For better or worse, the ambitious adaptation of Stephen King’s The Dark Tower series is still alive and well and defying everyone who said that bringing this thing to the screen was impossible. In fact, producers Ron Howard, Brian Grazer and Akiva Goldsman have seemingly found a director for the first film in this western/horror/fantasy/science fiction epic and it’s ... Well, let’s just say it’s not someone you would have guessed.

According to Deadline, Danish filmmaker Nikolaj Arcel is the producers’ top pick to direct the first chapter of The Dark Tower and he’s certainly an interesting choice. A prolific screenwriter in Europe, Arcel is best known for penning the original Swedish adaptation of The Girl With the Dragon Tattoo and directing the Oscar-nominated A Royal Affair. With so many filmmakers, we can hear their name get attached to a project and instantly imagine what it will look like. We can’t do that with the undeniably talented Arcel, which makes him a fascinating fit for material that should defy any and all expectations. If done right, The Dark Tower will look and feel unlike anything made before, so the production might as well go after a director who won’t bring too much baggage.

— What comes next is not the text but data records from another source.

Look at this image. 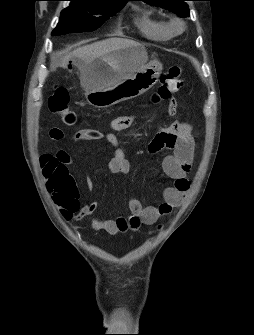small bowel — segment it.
I'll return each instance as SVG.
<instances>
[{"mask_svg": "<svg viewBox=\"0 0 254 335\" xmlns=\"http://www.w3.org/2000/svg\"><path fill=\"white\" fill-rule=\"evenodd\" d=\"M179 99L171 96L169 104L164 108V115H178ZM132 116H119L110 123L111 131L101 133L92 129H79L74 134L76 142L92 141L102 139L106 141L113 150L112 157L108 162V169L113 174L127 175L130 172V165L126 154L120 147L115 132L125 130L132 124ZM191 125L184 121H177L172 126L160 130L151 144L149 152L155 154L163 148L172 150V153L165 157L162 163L164 173L174 181V184L167 187L164 192V202L159 205L144 207L137 198H131L128 202L131 215L129 217H119L116 219L94 218L92 226L95 230L107 232L115 235L126 231H137L142 225H153L159 218L169 215L174 208L179 207L186 191L189 188L188 174L193 162V138L191 135ZM50 137L54 141L63 139L64 134L60 128H52ZM168 138H171L169 140ZM58 159L61 166L66 171V176L73 182V177L69 172L70 167L77 168L70 155L64 151L58 153ZM87 188L91 184L87 181ZM53 197H56L55 191H51ZM62 213L67 220L79 221L92 215L98 207L96 202L87 203L81 207L77 202L68 198L61 203Z\"/></svg>", "mask_w": 254, "mask_h": 335, "instance_id": "obj_1", "label": "small bowel"}]
</instances>
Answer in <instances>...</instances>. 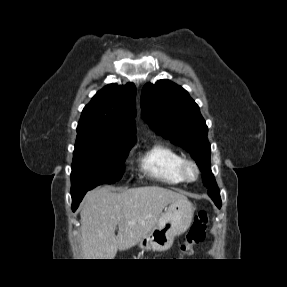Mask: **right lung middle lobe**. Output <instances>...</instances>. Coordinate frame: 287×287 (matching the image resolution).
Here are the masks:
<instances>
[{
	"mask_svg": "<svg viewBox=\"0 0 287 287\" xmlns=\"http://www.w3.org/2000/svg\"><path fill=\"white\" fill-rule=\"evenodd\" d=\"M134 141L99 139L78 134L71 172V195L105 183H114L124 173V161Z\"/></svg>",
	"mask_w": 287,
	"mask_h": 287,
	"instance_id": "1",
	"label": "right lung middle lobe"
}]
</instances>
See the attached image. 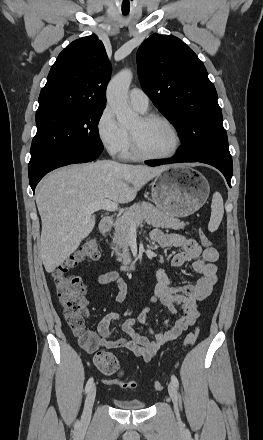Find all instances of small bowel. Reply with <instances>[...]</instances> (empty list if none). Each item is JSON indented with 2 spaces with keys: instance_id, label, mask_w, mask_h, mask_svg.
<instances>
[{
  "instance_id": "obj_1",
  "label": "small bowel",
  "mask_w": 263,
  "mask_h": 440,
  "mask_svg": "<svg viewBox=\"0 0 263 440\" xmlns=\"http://www.w3.org/2000/svg\"><path fill=\"white\" fill-rule=\"evenodd\" d=\"M150 239L161 248H179L180 251L173 256L171 265L175 270L190 262L192 269L200 274L193 284L174 286L172 279L162 267L156 271L155 292L150 298L149 304L144 306L136 317L123 318L119 312H110L98 323L94 333L95 341L87 349L95 352L98 349L124 348L131 351L136 357L149 362L159 349L166 343L177 339L183 331L192 326L200 315L199 304L212 291L217 281L218 251L214 247L201 246L193 239L178 233H163L154 229L150 233ZM99 285L115 284L118 293L115 297L118 303H123L128 296V286L117 271H107L96 277ZM155 303L164 305L170 313L178 318L172 322V318L164 321L165 332H157L148 323V314L151 306ZM121 321L123 331L127 337L111 339L110 324ZM141 324L148 335L141 334L135 328Z\"/></svg>"
}]
</instances>
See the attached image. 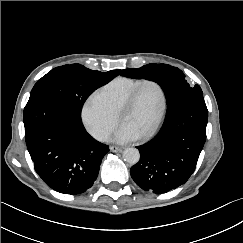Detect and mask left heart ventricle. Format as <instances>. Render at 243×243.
<instances>
[{
    "label": "left heart ventricle",
    "instance_id": "left-heart-ventricle-1",
    "mask_svg": "<svg viewBox=\"0 0 243 243\" xmlns=\"http://www.w3.org/2000/svg\"><path fill=\"white\" fill-rule=\"evenodd\" d=\"M159 88L148 83L141 87L134 106L124 114L122 123L128 125L139 135L147 131L154 123L161 108Z\"/></svg>",
    "mask_w": 243,
    "mask_h": 243
}]
</instances>
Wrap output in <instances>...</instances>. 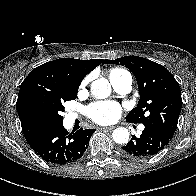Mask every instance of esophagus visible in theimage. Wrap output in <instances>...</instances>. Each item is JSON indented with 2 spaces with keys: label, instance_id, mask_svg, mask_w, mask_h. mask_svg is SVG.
Here are the masks:
<instances>
[{
  "label": "esophagus",
  "instance_id": "obj_1",
  "mask_svg": "<svg viewBox=\"0 0 196 196\" xmlns=\"http://www.w3.org/2000/svg\"><path fill=\"white\" fill-rule=\"evenodd\" d=\"M103 130H109V131H111V130H113L114 129V126H110V127H104V128H102Z\"/></svg>",
  "mask_w": 196,
  "mask_h": 196
}]
</instances>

The cynical read on this is that that trio of super-producers went after a filmmaker without much direct Hollywood experience because he’d be easy to micromanage. After all, Howard wanted to direct this project a few years back and Goldsman wrote the screenplay with executive producer Jeff Pinkner. These guys have a serious creative stake in this film, which is intended to spin of into an entire series and a companion television series. With seven novels worth of story, The Dark Tower could be the next big franchise, a genre-crazy concoction of awesome insanity that’s half Clint Eastwood western, half Mad Max, and half Lord of the Rings. Yes, that’s 150%, but this is a series that demand excess.

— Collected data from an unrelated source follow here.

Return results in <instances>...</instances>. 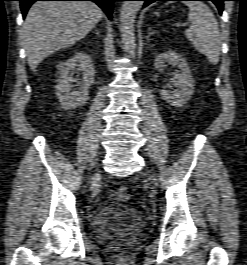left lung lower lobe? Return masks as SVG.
Instances as JSON below:
<instances>
[{"label": "left lung lower lobe", "instance_id": "0a47b994", "mask_svg": "<svg viewBox=\"0 0 247 265\" xmlns=\"http://www.w3.org/2000/svg\"><path fill=\"white\" fill-rule=\"evenodd\" d=\"M140 1H145L144 7H146L155 1H186V0H140ZM201 1H212L217 6L219 13L222 14L223 5H224L223 2L227 0H201Z\"/></svg>", "mask_w": 247, "mask_h": 265}]
</instances>
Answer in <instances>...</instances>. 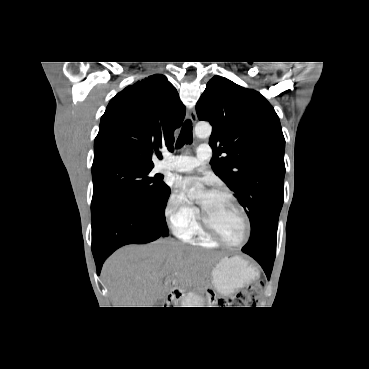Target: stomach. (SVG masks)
Here are the masks:
<instances>
[{
    "mask_svg": "<svg viewBox=\"0 0 369 369\" xmlns=\"http://www.w3.org/2000/svg\"><path fill=\"white\" fill-rule=\"evenodd\" d=\"M256 275L253 267L238 256L221 259L212 271L214 289L230 295L250 282Z\"/></svg>",
    "mask_w": 369,
    "mask_h": 369,
    "instance_id": "stomach-1",
    "label": "stomach"
}]
</instances>
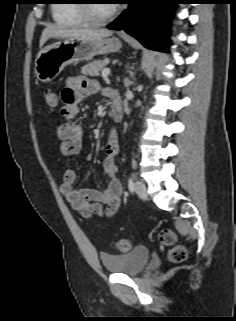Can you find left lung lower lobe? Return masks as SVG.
I'll return each instance as SVG.
<instances>
[{
    "label": "left lung lower lobe",
    "mask_w": 236,
    "mask_h": 321,
    "mask_svg": "<svg viewBox=\"0 0 236 321\" xmlns=\"http://www.w3.org/2000/svg\"><path fill=\"white\" fill-rule=\"evenodd\" d=\"M172 0H129V8L113 23L112 30H125L145 47L168 52L169 21L177 3Z\"/></svg>",
    "instance_id": "1"
}]
</instances>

Or we could put our cynicism aside and look forward to seeing what Arcel can bring to something like this, should he actually sign onto the project. Just because Hollywood has a habit of bringing talented foreign filmmakers to massive projects and draining them of their spirits doesn’t mean this will happen here. Hopefully, this is just a group of uber-producers recognizing fresh talent and nothing more.

The other interesting detail in Deadline’s report is the reference to a “lean mean” screenplay that is primarily focused on the first novel in the series. This is interesting because The Gunslinger is very different than the later books in the series. It’s smaller, nastier and far more focused, lacking the sprawl of the subsequent chapters. It feels like a smart choice that will allow audiences to slowly understand the wild world of The Dark Tower. If they can buy what the first book is selling, they’ll be ready for what comes next.